Wednesday, July 28, 2010

"Amber Waves of Pain" Pitfalls in Commodity ETF's (DBA; MOO; RJA)

Since I've been touting the soft commodities this month I thought this cautionary tale from BusinessWeek would be in order:

Lured by the idea of profiting from raw materials, investors put $277 billion into commodity ETFs and related securities by the end of 2009. Then they noticed a problem: When commodities go up, the commodity ETFs often don't 
Like so many investors in the spring of 2009, Gordon Wolf needed to dig out of a hole. A 68-year-old psychologist in Napa, Calif., Wolf was a buy-and-hold sort of guy, yet the nest egg he had entrusted to his broker at Merrill Lynch (MER) was suddenly down by more than 50 percent. The broker had invested much of it in a range of exchange-traded funds, or ETFs, a relatively new financial innovation that was replacing mutual funds in the hearts and portfolios of many investors.

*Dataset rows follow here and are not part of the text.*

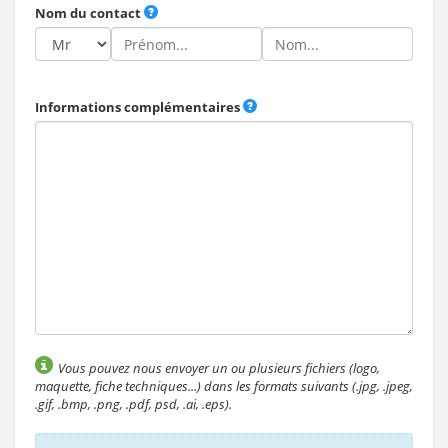
Nom du contact
Informations complémentaires
Vous pouvez nous envoyer un ou plusieurs fichiers (logo,
maquette, fiche techniques...) dans les formats suivants (.jpg, .jpeg,
.gif, .bmp, .png, .pdf, psd, .ai, .eps).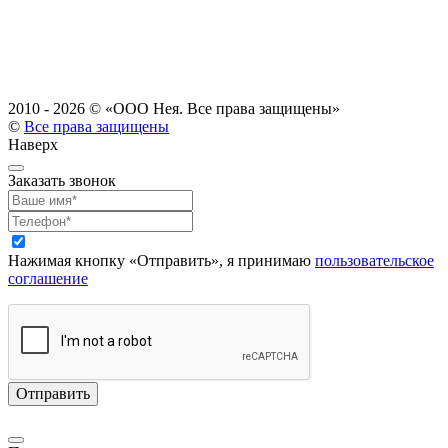
2010 - 2026 ©
«ООО Нея. Все права защищены»
©
Все права защищены
Наверх
Заказать звонок
Нажимая кнопку «Отправить», я принимаю
пользовательское
соглашение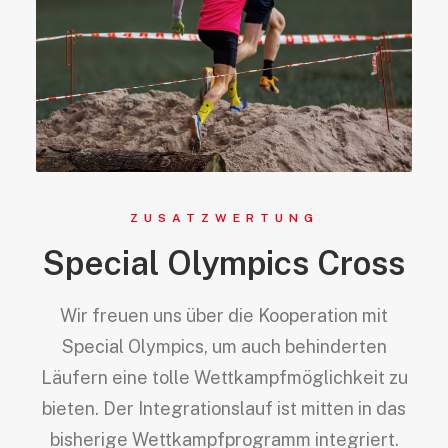
ZUSATZWERTUNG
Special Olympics Cross
Wir freuen uns über die Kooperation mit
Special Olympics, um auch behinderten
Läufern eine tolle Wettkampfmöglichkeit zu
bieten. Der Integrationslauf ist mitten in das
bisherige Wettkampfprogramm integriert.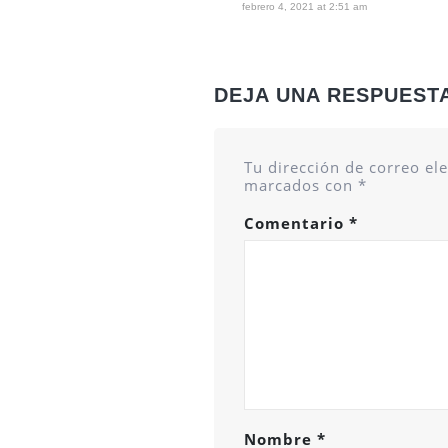
febrero 4, 2021 at 2:51 am
DEJA UNA RESPUEST
Tu dirección de correo el
marcados con
*
Comentario
*
Nombre
*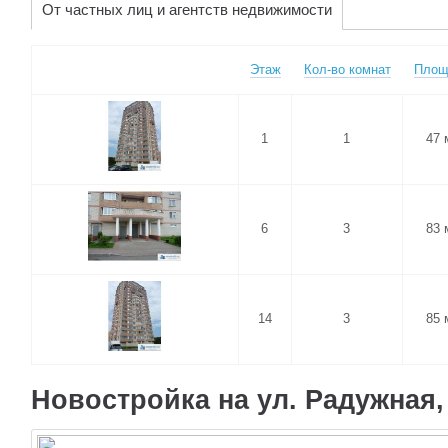
От частных лиц и агентств недвижимости
Этаж
Кол-во комнат
Площ
1
1
47 
6
3
83 
14
3
85 
Новостройка на ул. Радужная, 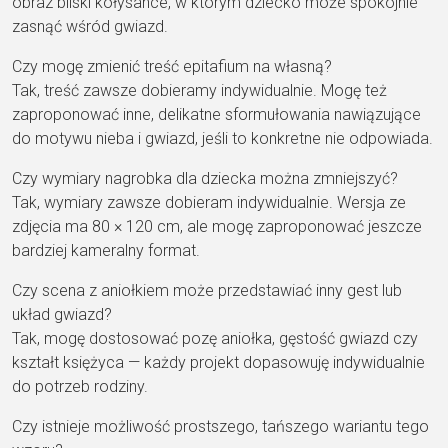
obraz bliski kołysance, w którym dziecko może spokojnie
zasnąć wśród gwiazd.
Czy mogę zmienić treść epitafium na własną?
Tak, treść zawsze dobieramy indywidualnie. Mogę też
zaproponować inne, delikatne sformułowania nawiązujące
do motywu nieba i gwiazd, jeśli to konkretne nie odpowiada.
Czy wymiary nagrobka dla dziecka można zmniejszyć?
Tak, wymiary zawsze dobieram indywidualnie. Wersja ze
zdjęcia ma 80 × 120 cm, ale mogę zaproponować jeszcze
bardziej kameralny format.
Czy scena z aniołkiem może przedstawiać inny gest lub
układ gwiazd?
Tak, mogę dostosować pozę aniołka, gęstość gwiazd czy
kształt księżyca — każdy projekt dopasowuję indywidualnie
do potrzeb rodziny.
Czy istnieje możliwość prostszego, tańszego wariantu tego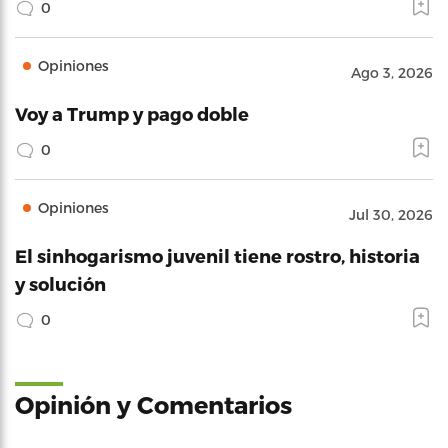
0
Opiniones
Ago 3, 2026
Voy a Trump y pago doble
0
Opiniones
Jul 30, 2026
El sinhogarismo juvenil tiene rostro, historia
y solución
0
Opinión y Comentarios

An ETF, which can be bought or sold like a stock, attempts to track the price of a particular basket of assets—tech stocks, for instance, or high-yield bonds, or commodities ranging from wheat to gold to oil to natural gas. The commodity ETFs were supposed to offer a hedge against equity losses, but in the crash of 2008 everything fell in tandem. Now it was early 2009, and Wolf was watching oil fall to $34 a barrel. That had to be an opportunity, he figured, so he called his Merrill broker and asked about the U.S. Oil Fund (USO), an ETF designed to track the price of light, sweet crude. "This seems to be something good," Wolf told the broker, and had him buy about $10,000 of USO.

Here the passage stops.